■ Problem description
Restate the lines of the material below word for word, from the first through the one containing "dhe më shumë se 400 mijë", and include nothing else; pictures stay out.

■ Provided data
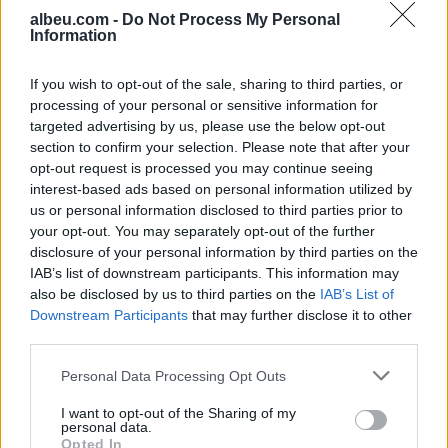
albeu.com -
Do Not Process My Personal
Information
Katër klubet e mëdha
europiane në garë për
If you wish to opt-out of the sale, sharing to third parties, or
sulmuesin e Brentfordit, Igor
processing of your personal or sensitive information for
Thiago
targeted advertising by us, please use the below opt-out
section to confirm your selection. Please note that after your
opt-out request is processed you may continue seeing
Tajfuni “Dolphin” prek Azinë,
interest-based ads based on personal information utilized by
mbi 1,300 fluturime anulohen
us or personal information disclosed to third parties prior to
dhe më shumë se 400 mijë
your opt-out. You may separately opt-out of the further
banorë evakuohen
disclosure of your personal information by third parties on the
IAB’s list of downstream participants. This information may
also be disclosed by us to third parties on the
IAB’s List of
Downstream Participants
that may further disclose it to other
third parties.
Personal Data Processing Opt Outs
I want to opt-out of the Sharing of my
personal data.
Opted In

■ Response below
albeu.com -
Do Not Process My Personal
Information
Katër klubet e mëdha
europiane në garë për
If you wish to opt-out of the sale, sharing to third parties, or
sulmuesin e Brentfordit, Igor
processing of your personal or sensitive information for
Thiago
targeted advertising by us, please use the below opt-out
section to confirm your selection. Please note that after your
opt-out request is processed you may continue seeing
Tajfuni “Dolphin” prek Azinë,
interest-based ads based on personal information utilized by
mbi 1,300 fluturime anulohen
us or personal information disclosed to third parties prior to
dhe më shumë se 400 mijë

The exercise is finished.